[What to produce]: Pictures should be excluded; otherwise, copy every entry exactly.

[Records provided]:
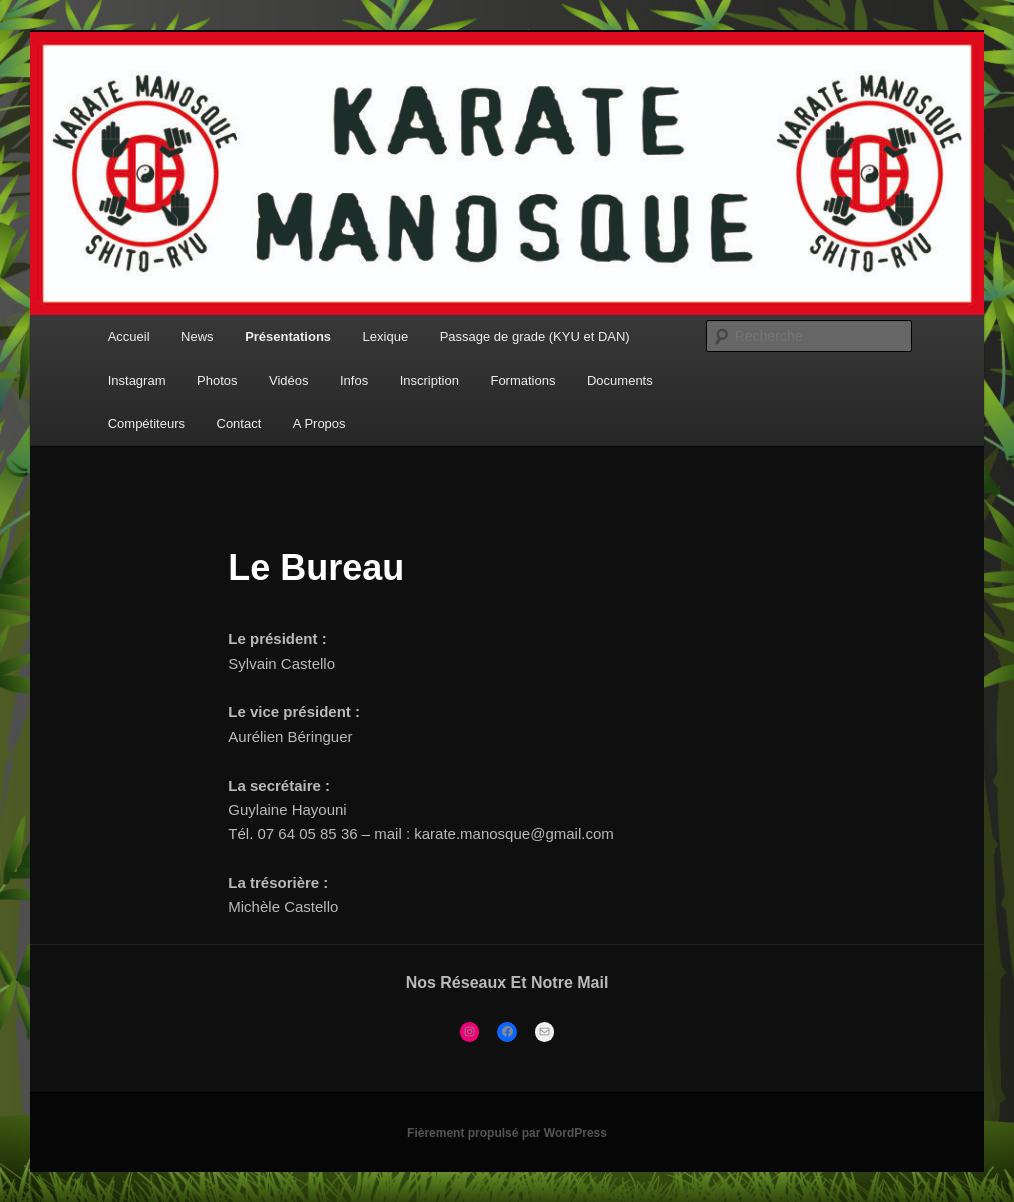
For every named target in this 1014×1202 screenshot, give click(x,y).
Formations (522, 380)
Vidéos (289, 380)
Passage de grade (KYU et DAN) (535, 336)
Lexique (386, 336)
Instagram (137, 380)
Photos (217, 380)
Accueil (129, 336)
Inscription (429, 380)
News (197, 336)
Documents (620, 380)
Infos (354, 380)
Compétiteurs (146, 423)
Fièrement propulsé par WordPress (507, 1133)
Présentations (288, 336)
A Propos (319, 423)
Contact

[Written response]:
For every named target in this 1014×1202 screenshot, give click(x,y).
Formations (522, 380)
Vidéos (289, 380)
Passage de grade (KYU et DAN) (535, 336)
Lexique (386, 336)
Instagram (137, 380)
Photos (217, 380)
Accueil (129, 336)
Inscription (429, 380)
News (197, 336)
Documents (620, 380)
Infos (354, 380)
Compétiteurs (146, 423)
Fièrement propulsé par WordPress (507, 1133)
Présentations (288, 336)
A Propos (319, 423)
Contact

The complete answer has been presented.